Вот так было бы уместно: “Не хотели бы вы уйти отсюда?”
Или вот грамотная и законченная фраза: “Пожалуйста, составьте нам компанию”.
Но Джек спросил просто: “Как насчет?” — с непривычным и очаровательным несовершенством. Он протянул руку и посмотрел на нее без всякого притворства, не подозревая, что сказал что-то смешное или дурацкое, и она ощутила прилив нежности.

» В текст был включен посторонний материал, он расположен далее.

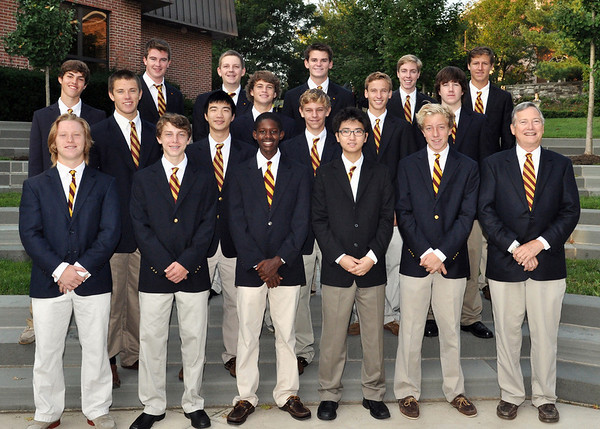 What are the coordinates of `brick wall` in the screenshot? It's located at (126, 35), (190, 47). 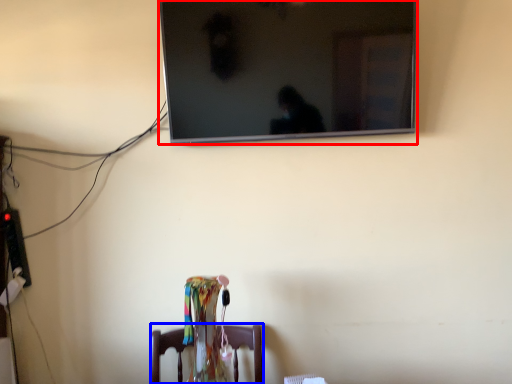 Question: Which point is closer to the camera, television (highlighted by a red box) or furniture (highlighted by a blue box)?

Choices:
 (A) television
 (B) furniture

Answer: (B) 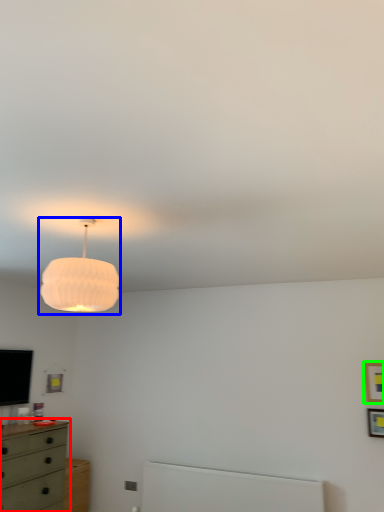 Question: Considering the real-world distances, which object is closest to chest of drawers (highlighted by a red box)? lamp (highlighted by a blue box) or picture frame (highlighted by a green box).

Choices:
 (A) lamp
 (B) picture frame

Answer: (A) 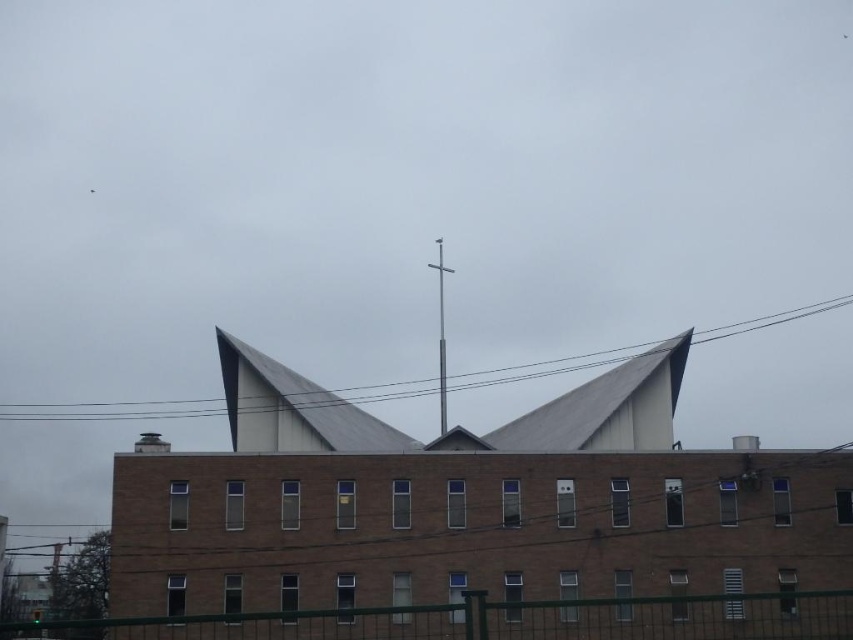 You are a maintenance worker who needs to reach both the black wire at upper center and the silver metallic cross at center on the church roof. Your ladder can extend up to 20 meters. Can you safely reach both objects with your current ladder?

The black wire at upper center and the silver metallic cross at center are 23.61 meters apart from each other. Since the ladder can only extend up to 20 meters, you cannot safely reach both objects with your current ladder.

“Как насчет?” превратилось для них в мантру, своего рода магическую формулу, возвращающую трепет, удивление и восторг того первого вечера. “Как насчет?” — скажет он несколько дней спустя, когда поведет ее в Институт искусств, и они будут держаться за руки и смотреть его любимых модернистов. “Как насчет?” — скажет она через неделю после этого, когда купит “горящие” билеты для студентов на “Богему” в “Лирик-опера”, и он сделает вид, что не стесняется своего дешевого свитера среди всех этих костюмов и галстуков. “Как насчет?” — скажет она однажды летом, когда они поедут в Италию и будут любоваться каждой картиной, гобеленом и статуей, какие только можно увидеть в Венеции. И годы спустя, в один знаменательный вечер, опустившись на одно колено и открыв черную бархатную коробочку с изящным обручальным кольцом, он будет в точности следовать традициям — разве что, делая предложение, он не скажет: “Выходи за меня”, он скажет: “Как насчет?”
Все начинается этим вечером в “Пустой бутылке”, начинается с того, что Джек протягивает ей ладонь и говорит: “Как насчет?” — незаконченная фраза, которую Элизабет заканчивает, беря его за руку и утвердительно кивая; они уходят вместе в метель и пронизывающий холод, и впервые за эту зиму мороз кажется не давящим, а скорее забавным: они ныряют в переходы и переулки, спасаясь от ветра, растирают ладони, смеются, бегут к следующему укрытию и таким вот нелепым образом добираются до бара на Дивижн-стрит, где за разговором о том, как сильно им обоим понравилась сегодняшняя певица, в какой-то момент теряют из виду и певицу, и ее компанию, поднимают глаза и осознают, что они одни, что их бросили, и смеются, потому что им все равно, и продолжают говорить, узнавая самое важное друг о друге. Ее зовут Элизабет, она из Новой Англии. Его зовут Джек, он с Великих равнин. Он изучает фотографию в Институте искусств. Она поступила в Де Поля, занимается когнитивной психологией, а также поведенческой экономикой, эволюционной биологией и нейробиологией...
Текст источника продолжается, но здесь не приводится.